THE ROLE OF ORBITAL POLARIZATION AND CORRELATION-EFFECTS IN THE MAGNETOOPTIC BEHAVIOR OF CESB AND CETE

CeSb and CeTe show giant magneto-optic Kerr rotations and also have extremely unusual magnetic ordering properties. CeSb shows peculiar and extraordinarily anisotropic antiferromagnetic behavior; while CeTe shows an ordered moment and T(N) only 15% that of CeSb, indicative of incipient heavy-fermion behavior. This has been understood in an absolute theory of orbitally driven correlated f-electron magnetism. We seek to understand the giant magneto-optic properties including the role, if any, of explicit correlation effects not captured by an exchange-correlation potential. To this end we have performed full potential linearized muffin-tin orbital polarized band calculations for the optical conductivity tensor, first only spin polarized (orbital polarization only via spin-orbit coupling) and second with explicit orbital polarization.

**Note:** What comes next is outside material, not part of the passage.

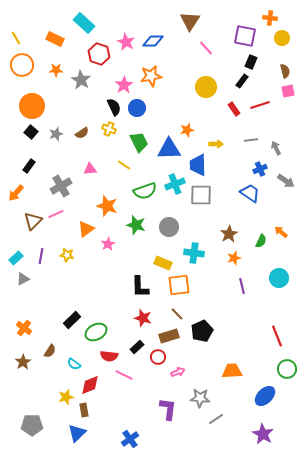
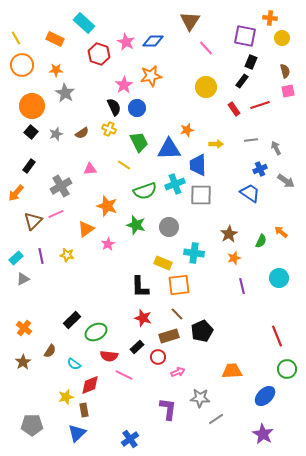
gray star at (81, 80): moved 16 px left, 13 px down
purple line at (41, 256): rotated 21 degrees counterclockwise
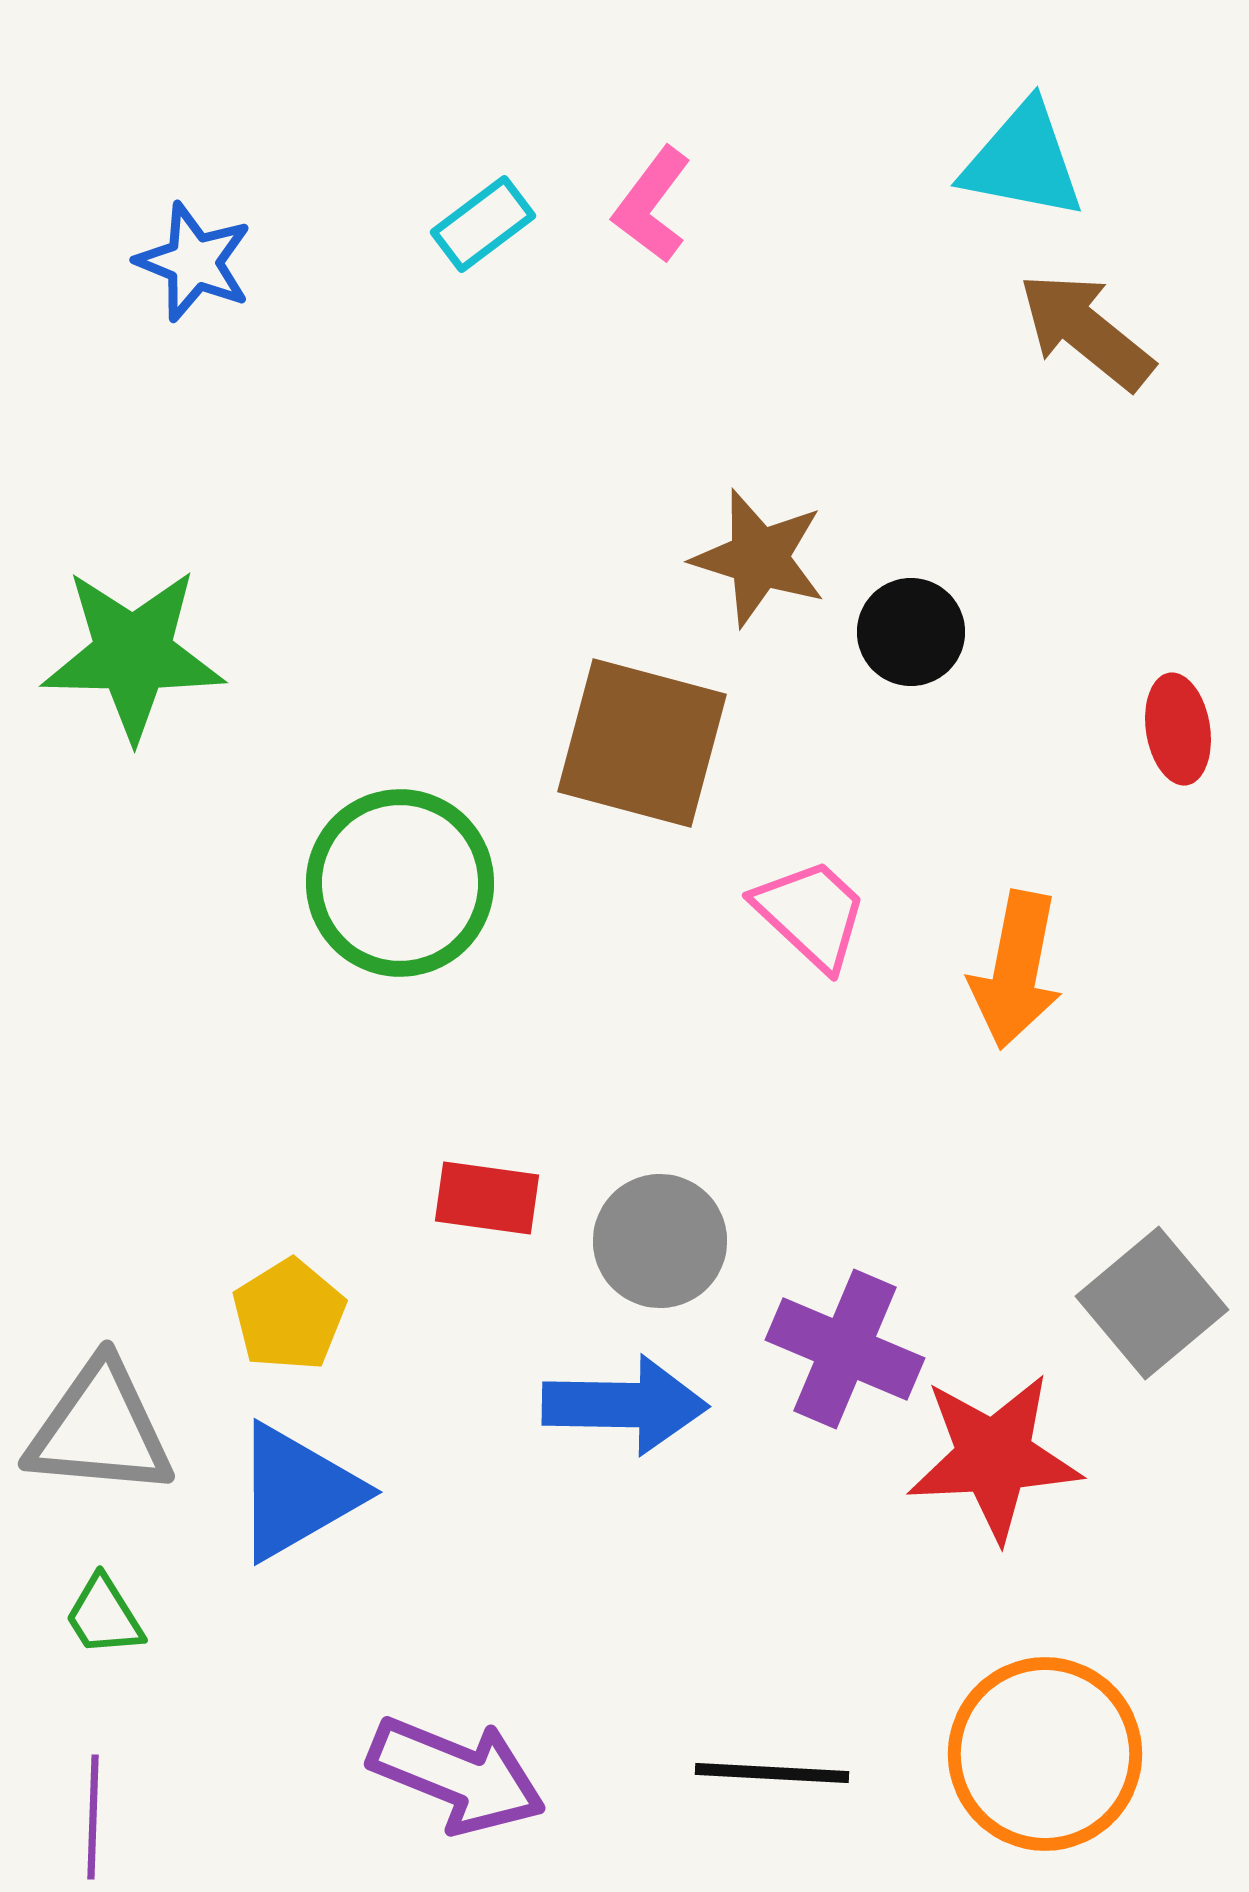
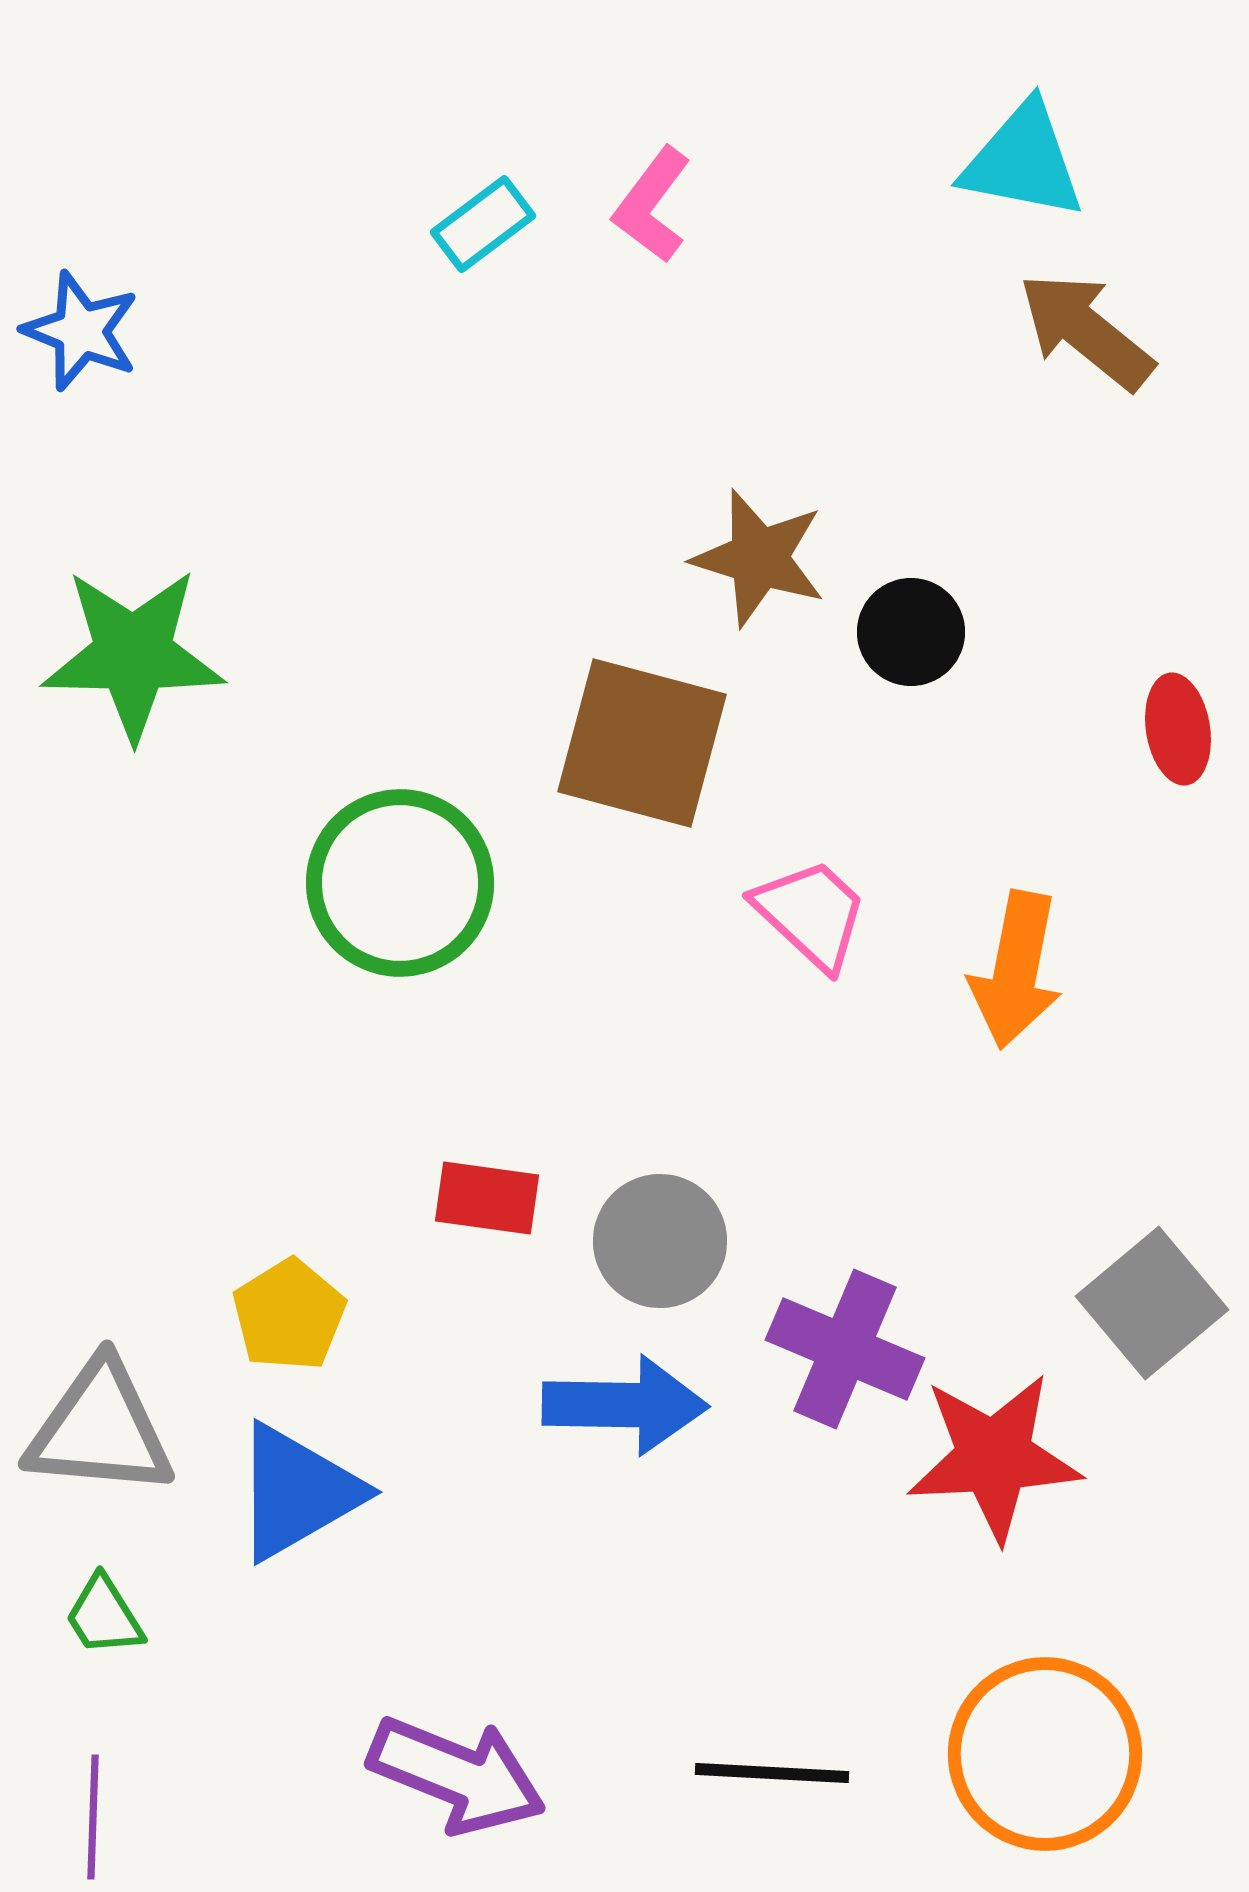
blue star: moved 113 px left, 69 px down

As expected, for CeSb and CeTe the spin-polarized calculation gave the diagonal, ordinary optical, conductivity in good agreement with experiment; but the off-diagonal, magneto-optic, behavior was in poor agreement; and the ordered moment was much different from experiment. For the spin-and-orbitally polarized calculation, the ordered moment agreed reasonably well with experiment for CeSb but very poorly for CeTe. However, the magneto-optic behavior remained distinctly different from experiment for both materials. Thus as anticipated, explicit correlation effects associated with differing discrete f-configuration energies appear to be a central aspect of giant magneto-optic behavior.